Sunday, June 30, 2013

2014 Year of Smartphone photography disruption : Whats next in Cams ?

I have been thinking about "what's going to be new" in the next generation of smartphones for quite a while. Both at the hardware and software level.
One of the most rapidly changing pieces of hardware in smartphones are the cameras, sensors, lenses, flash, and everything else that has to do with photo or video capture. It stems from Consumers being able toe asily wrap their mind around the quality difference between various hardware/software cameras in smartphones.



For awhile now it has been feeling like the MegPixel race has reached its logical ceiling. All the high to medium end phones have more than enough megapixels to take a quality picture. The quality of the photo by regular users is now more based around lenses, auto focus, digital zoom, sensitivity to motion, ability to take pictures in low light. For all of the above there has been several different hardware and software versions brought to market, and those solutions hav had several generations to evolve.

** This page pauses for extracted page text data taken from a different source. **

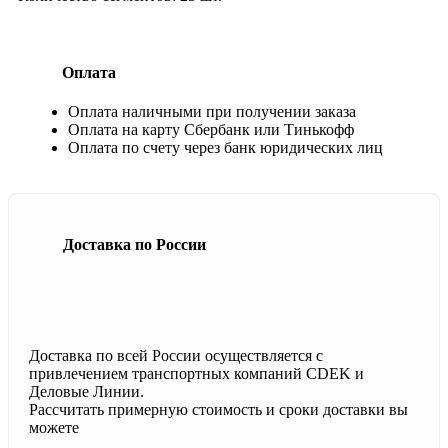
Оплата
Оплата наличными при получении заказа
Оплата на карту Сбербанк или Тинькофф
Оплата по счету через банк юридических лиц
Доставка по России
Доставка по всей России осуществляется с
привлечением транспортных компаний CDEK и
Деловые Линии.
Рассчитать примерную стоимость и сроки доставки вы
можете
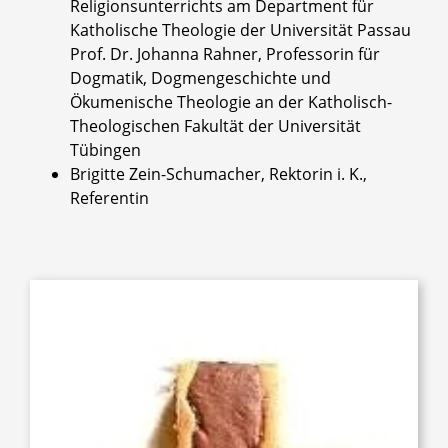
Religionsunterrichts am Department für
Katholische Theologie der Universität Passau
Prof. Dr. Johanna Rahner, Professorin für
Dogmatik, Dogmengeschichte und
Ökumenische Theologie an der Katholisch-
Theologischen Fakultät der Universität
Tübingen
Brigitte Zein-Schumacher, Rektorin i. K.,
Referentin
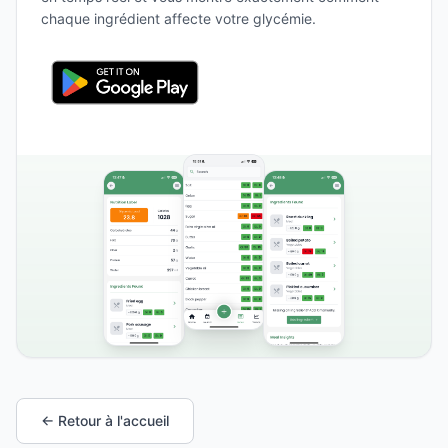
chaque ingrédient affecte votre glycémie.
← Retour à l'accueil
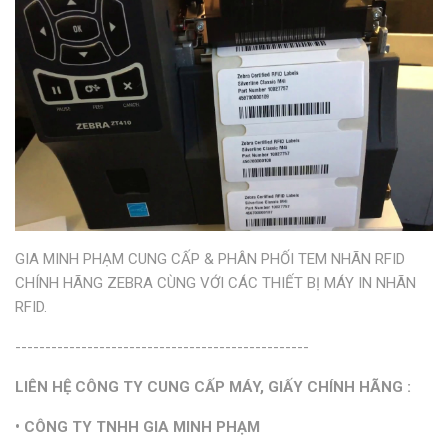
GIA MINH PHẠM CUNG CẤP & PHÂN PHỐI TEM NHÃN RFID
CHÍNH HÃNG ZEBRA CÙNG VỚI CÁC THIẾT BỊ MÁY IN NHÃN
RFID.
-------------------------------------------------
LIÊN HỆ CÔNG TY CUNG CẤP MÁY, GIẤY CHÍNH HÃNG :
• CÔNG TY TNHH GIA MINH PHẠM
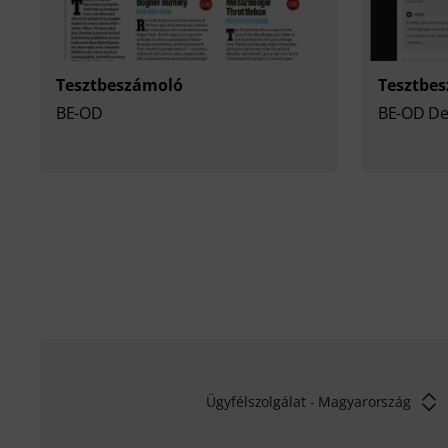
Tesztbeszámoló
Tesztbe
BE-OD
BE-OD De
Ügyfélszolgálat - Magyarország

So what is next ? What comes after we have perfected auto-focus, auto facial recognition, stabilization, low light, and digital zoom approaches ?

My bet is that Light - Field capable camera sensors will disrupt the startphone camera space.


Light field cameras have been introduced to the mainstream by Lytro.com . Lytro is a pretty awesome device that has a lot of techies excited for quiet some time now. They are a dedicated camera , that is on the large side of pocketable, with a unique rectangular shape. 

The reason Lightfield cameras are cool is well described in the intro of Lytro's founder's Stanford Ph.D thesis. It describes how legendary photographers talk about "the golden moment" where light conditions, the subject of the photo, the focus, timing of the shutter , all line up in Golden Moment that produces a beautiful photo that is emotive and makes people feel like they are there.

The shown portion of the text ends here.